Dataset entries:
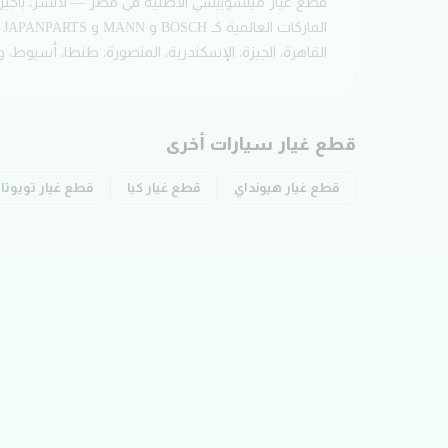
قطع غيار ميتسوبيشي الأصلية في مصر — لانسر، باجير
الماركات العالمية كـ BOSCH و MANN و JAPANPARTS وغيرها.
القاهرة، الجيزة، الإسكندرية، المنصورة، طنطا، أسيوط، 
قطع غيار سيارات أخرى
قطع غيار
هيونداي
قطع غيار
كيا
قطع غيار
تويوتا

Task objective:
The reply must hold exactly the lines from the one containing "قطع غيار سيارات أخرى" to the last line of the entries, and nothing more.

Your response:
قطع غيار سيارات أخرى
قطع غيار
هيونداي
قطع غيار
كيا
قطع غيار
تويوتا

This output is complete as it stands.